Sen. Wagle states Gannon decision in favor of schools would push legislature to change supreme court justice selection method

We’ve heard some legislators claim that the move to change judicial selection has nothing to do with wanting to reign in court protection of school funding. We hope this story ends those claims, and Kansans see what’s really going on here.
“[Senate President] Wagle – whom the governor called a ‘rock star and personal hero of mine’ – projected that a decision requiring lawmakers to increase school funding would push the Legislature to go to voters with a constitutional amendment to change the way Supreme Court justices are picked.
‘It will be a very tough year if we’re at odds,’ Wagle said. ‘If we get that ruling down, what we’re going to do is focus on what is the role of the Supreme Court.
‘Should they be interpreting law? Should they be appropriating money?’ she added.”

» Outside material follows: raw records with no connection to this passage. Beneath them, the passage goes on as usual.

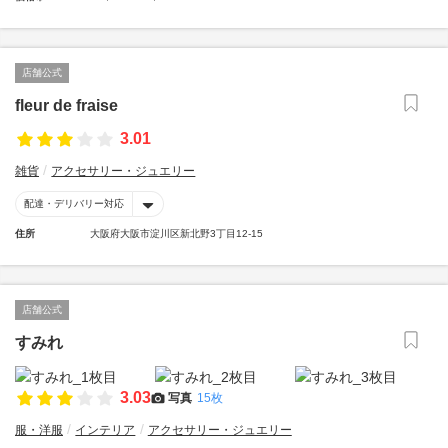
店舗公式
fleur de fraise
3.01
雑貨
アクセサリー・ジュエリー
配達・デリバリー対応
住所
大阪府大阪市淀川区新北野3丁目12-15
店舗公式
すみれ
3.03
写真
15枚
服・洋服
インテリア
アクセサリー・ジュエリー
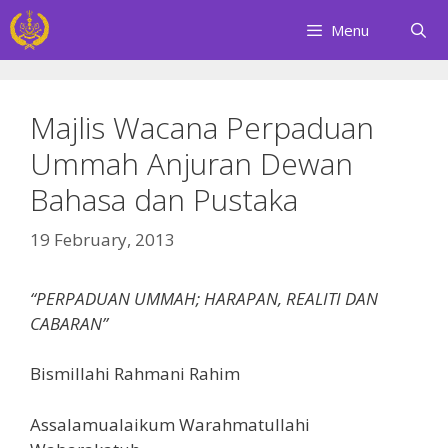
Skip
Menu
to
content
Majlis Wacana Perpaduan
Ummah Anjuran Dewan
Bahasa dan Pustaka
19 February, 2013
“PERPADUAN UMMAH; HARAPAN, REALITI DAN
CABARAN”
Bismillahi Rahmani Rahim
Assalamualaikum Warahmatullahi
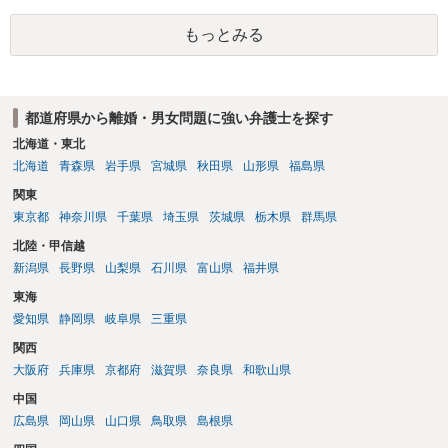
もっとみる
都道府県から離婚・男女問題に強い弁護士を探す
北海道・東北
北海道
青森県
岩手県
宮城県
秋田県
山形県
福島県
関東
東京都
神奈川県
千葉県
埼玉県
茨城県
栃木県
群馬県
北陸・甲信越
新潟県
長野県
山梨県
石川県
富山県
福井県
東海
愛知県
静岡県
岐阜県
三重県
関西
大阪府
兵庫県
京都府
滋賀県
奈良県
和歌山県
中国
広島県
岡山県
山口県
鳥取県
島根県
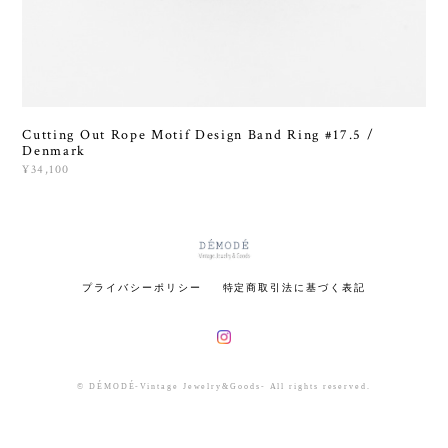
Cutting Out Rope Motif Design Band Ring #17.5 /
Denmark
¥34,100
プライバシーポリシー
特定商取引法に基づく表記
© DÉMODÉ-Vintage Jewelry&Goods- All rights reserved.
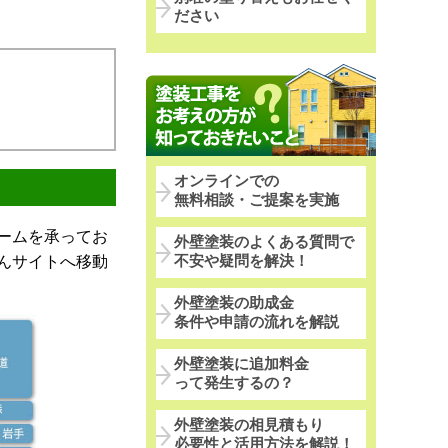
ださい
オンラインでの
無料相談・ご提案を実施
ームを承ってお
外壁塗装のよくある質問で
んサイトへ移動
不安や疑問を解決！
外壁塗装の助成金
条件や申請の流れを解説
外壁塗装に追加料金
って発生するの？
外壁塗装の相見積もり
必要性と活用方法を解説！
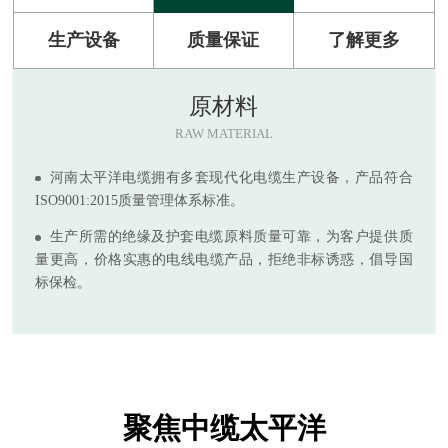
生产设备
质量保证
了解更多
原材料
RAW MATERIAL
河南太平洋电缆拥有多套现代化电缆生产设备，产品符合
ISO9001:2015质量管理体系标准。
生产所需的绝缘及护套电缆原料质量可靠，为客户提供质
量更高，价格实惠的电线电缆产品，拒绝非标诱惑，倡导国
标保检。
聚焦中缆太平洋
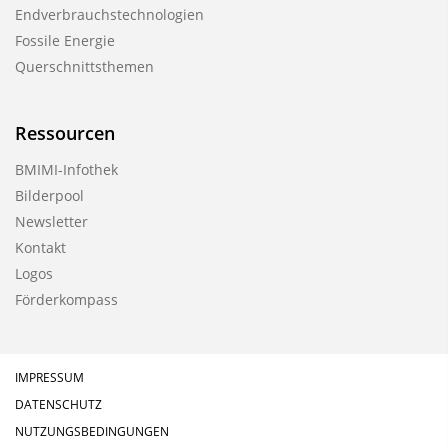
Endverbrauchstechnologien
Fossile Energie
Querschnittsthemen
Ressourcen
BMIMI-Infothek
Bilderpool
Newsletter
Kontakt
Logos
Förderkompass
IMPRESSUM
DATENSCHUTZ
NUTZUNGSBEDINGUNGEN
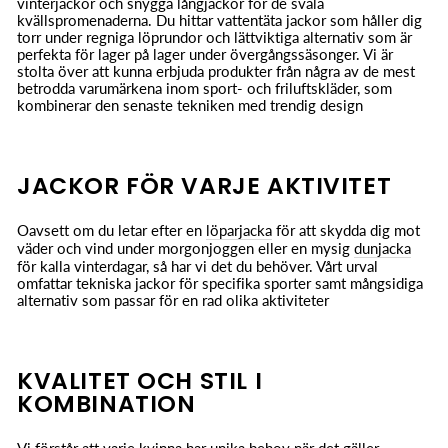
vinterjackor och snygga långjackor för de svala
kvällspromenaderna. Du hittar vattentäta jackor som håller dig
torr under regniga löprundor och lättviktiga alternativ som är
perfekta för lager på lager under övergångssäsonger. Vi är
stolta över att kunna erbjuda produkter från några av de mest
betrodda varumärkena inom sport- och friluftskläder, som
kombinerar den senaste tekniken med trendig design
JACKOR FÖR VARJE AKTIVITET
Oavsett om du letar efter en
löparjacka
för att skydda dig mot
väder och vind under morgonjoggen eller en mysig
dunjacka
för kalla vinterdagar, så har vi det du behöver. Vårt urval
omfattar tekniska jackor för specifika sporter samt mångsidiga
alternativ som passar för en rad olika aktiviteter
KVALITET OCH STIL I
KOMBINATION
Vi förstår att varje kvinna har unika behov när det gäller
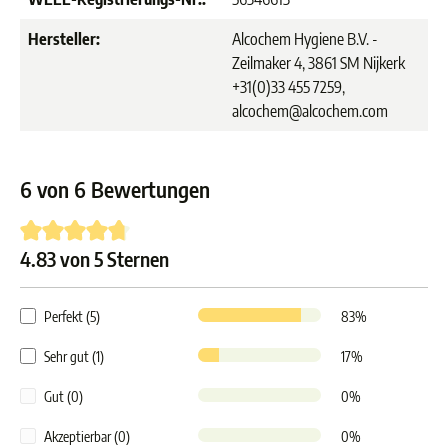
Hersteller:
Alcochem Hygiene B.V. -
Zeilmaker 4, 3861 SM Nijkerk
+31(0)33 455 7259,
alcochem@alcochem.com
6 von 6 Bewertungen
4.83 von 5 Sternen
Durchschnittliche Bewertung von 4.8 von 5 Sternen
Perfekt (5)
83%
Sehr gut (1)
17%
Gut (0)
0%
Akzeptierbar (0)
0%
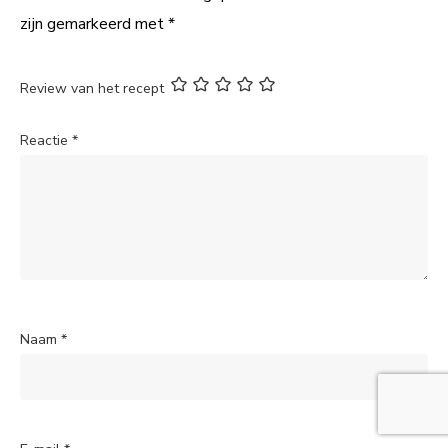
zijn gemarkeerd met
*
Review van het recept
Reactie
*
Naam
*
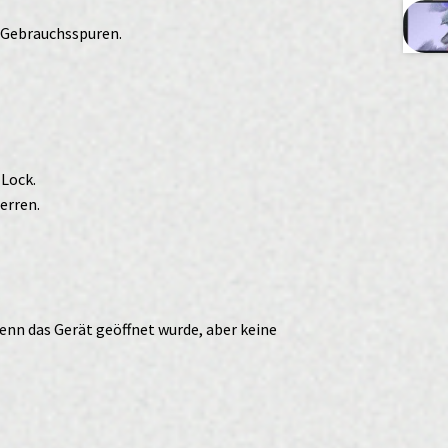
r Gebrauchsspuren.
-Lock.
erren.
enn das Gerät geöffnet wurde, aber keine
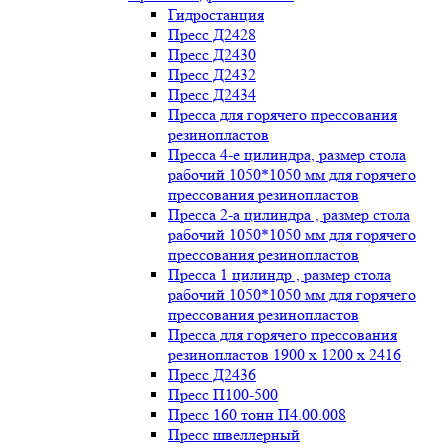
Гидростанция
Пресс Д2428
Пресс Д2430
Пресс Д2432
Пресс Д2434
Пресса для горячего прессования
резинопластов
Пресса 4-е цилиндра, размер стола
рабочий 1050*1050 мм для горячего
прессования резинопластов
Пресса 2-а цилиндра , размер стола
рабочий 1050*1050 мм для горячего
прессования резинопластов
Пресса 1 цилиндр , размер стола
рабочий 1050*1050 мм для горячего
прессования резинопластов
Пресса для горячего прессования
резинопластов 1900 х 1200 х 2416
Пресс Д2436
Пресс П100-500
Пресс 160 тонн П4.00.008
Пресс швеллерный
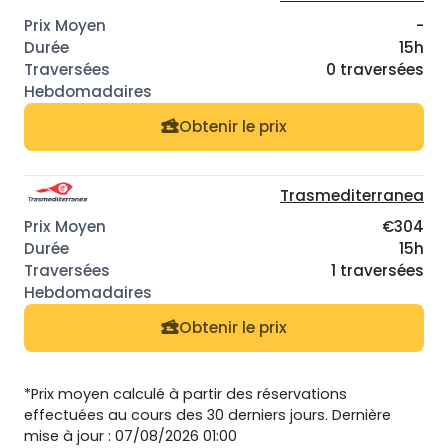
-
15h
0 traversées
Obtenir le prix
Trasmediterranea
€304
15h
1 traversées
Obtenir le prix
*Prix moyen calculé à partir des réservations
effectuées au cours des 30 derniers jours. Dernière
mise à jour : 07/08/2026 01:00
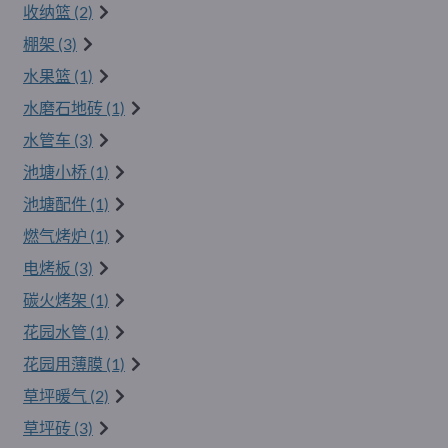
收纳篮 (2)
棚架 (3)
水果篮 (1)
水磨石地砖 (1)
水管车 (3)
池塘小桥 (1)
池塘配件 (1)
燃气烤炉 (1)
电烤板 (3)
碳火烤架 (1)
花园水管 (1)
花园用薄膜 (1)
草坪暖气 (2)
草坪砖 (3)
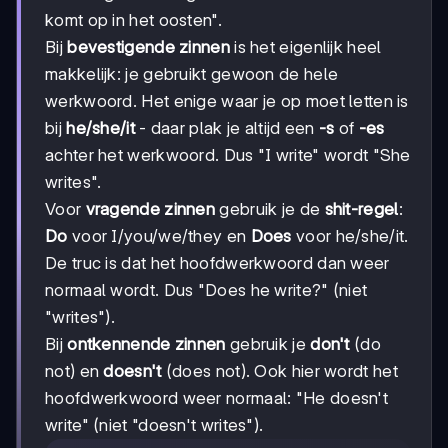
komt op in het oosten".
Bij
bevestigende zinnen
is het eigenlijk heel
makkelijk: je gebruikt gewoon de hele
werkwoord. Het enige waar je op moet letten is
bij
he/she/it
- daar plak je altijd een
-s
of
-es
achter het werkwoord. Dus "I write" wordt "She
writes".
Voor
vragende zinnen
gebruik je de
shit-regel
:
Do
voor I/you/we/they en
Does
voor he/she/it.
De truc is dat het hoofdwerkwoord dan weer
normaal wordt. Dus "Does he write?" (niet
"writes").
Bij
ontkennende zinnen
gebruik je
don't
(do
not) en
doesn't
(does not). Ook hier wordt het
hoofdwerkwoord weer normaal: "He doesn't
write" (niet "doesn't writes").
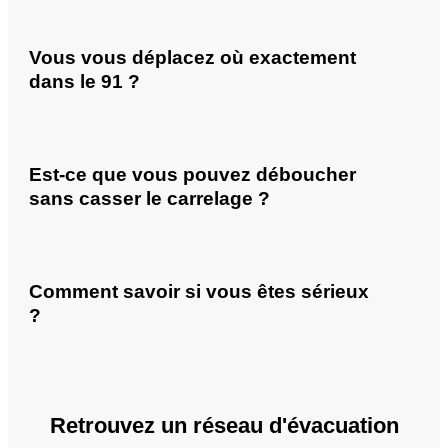
Vous vous déplacez où exactement
dans le 91 ?
Est-ce que vous pouvez déboucher
sans casser le carrelage ?
Comment savoir si vous êtes sérieux
?
Retrouvez un réseau d'évacuation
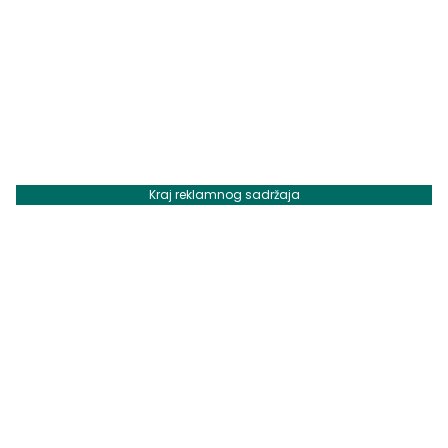
Kraj reklamnog sadržaja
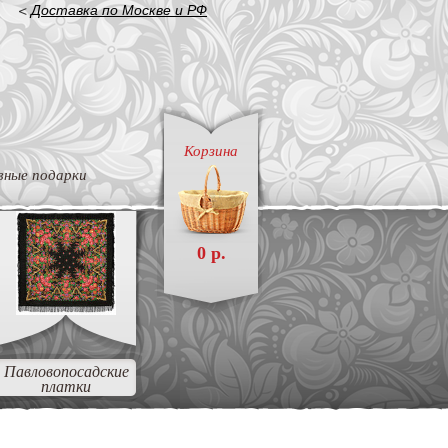
<
Доставка по Москве и РФ
Корзина
вные подарки
0 р.
Павловопосадские
платки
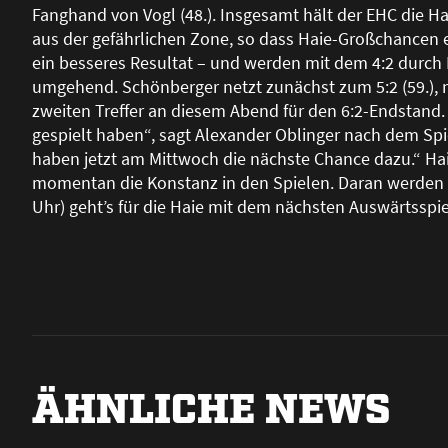
Fanghand von Vogl (48.). Insgesamt hält der EHC die Ha
aus der gefährlichen Zone, so dass Haie-Gro
ß
chancen e
ein besseres Resultat – und werden mit dem 4:2 durch 
umgehend. Schönberger netzt zunächst zum 5:2 (59.), 
zweiten Treffer an diesem Abend für den 6:2-Endstand. 
gespielt haben“, sagt Alexander Oblinger nach dem Spi
haben jetzt am Mittwoch die nächste Chance dazu.“ Hai
momentan die Konstanz in den Spielen. Daran werden w
Uhr) geht’s für die Haie mit dem nächsten Auswärtsspi
ÄHNLICHE NEWS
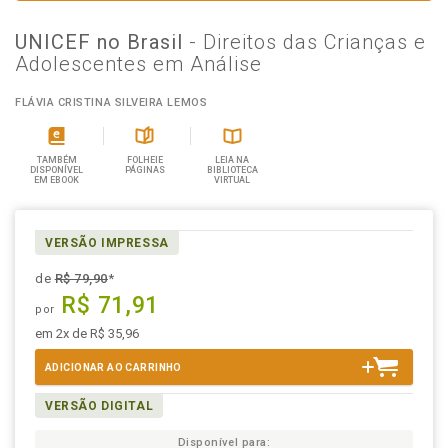
UNICEF no Brasil
- Direitos das Crianças e
Adolescentes em Análise
FLÁVIA CRISTINA SILVEIRA LEMOS
TAMBÉM
FOLHEIE
LEIA NA
DISPONÍVEL
PÁGINAS
BIBLIOTECA
EM EBOOK
VIRTUAL
VERSÃO IMPRESSA
de
R$ 79,90
*
R$ 71,91
por
em 2x de R$ 35,96
ADICIONAR AO CARRINHO
VERSÃO DIGITAL
Disponível para:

Our answers to Wagle’s questions: 1. Yes, they should be interpreting the law. 2. They aren’t appropriating money. In Montoy they ordered the legislature to look at costs when determining funding. The legislature went back and commissioned a study, and agreed to fund schools in accordance with that study as a condition for dismissing Montoy. The legislature is not abiding by that agreement, and no one has produced a study to show school funding needs have become less expensive since Montoy. Under Wagle’s view, the Constitution’s mandate to make suitable provision for the funding of our education system is meaningless. The Supreme Court is potentially standing in the way and insisting that a generation of children can’t be sacrificed in pursuit of zero income taxes. Wagle wants to end that, but Kansans need the Supreme Court to remain independent and able to decide issues on the merits rather than bowing to political pressure.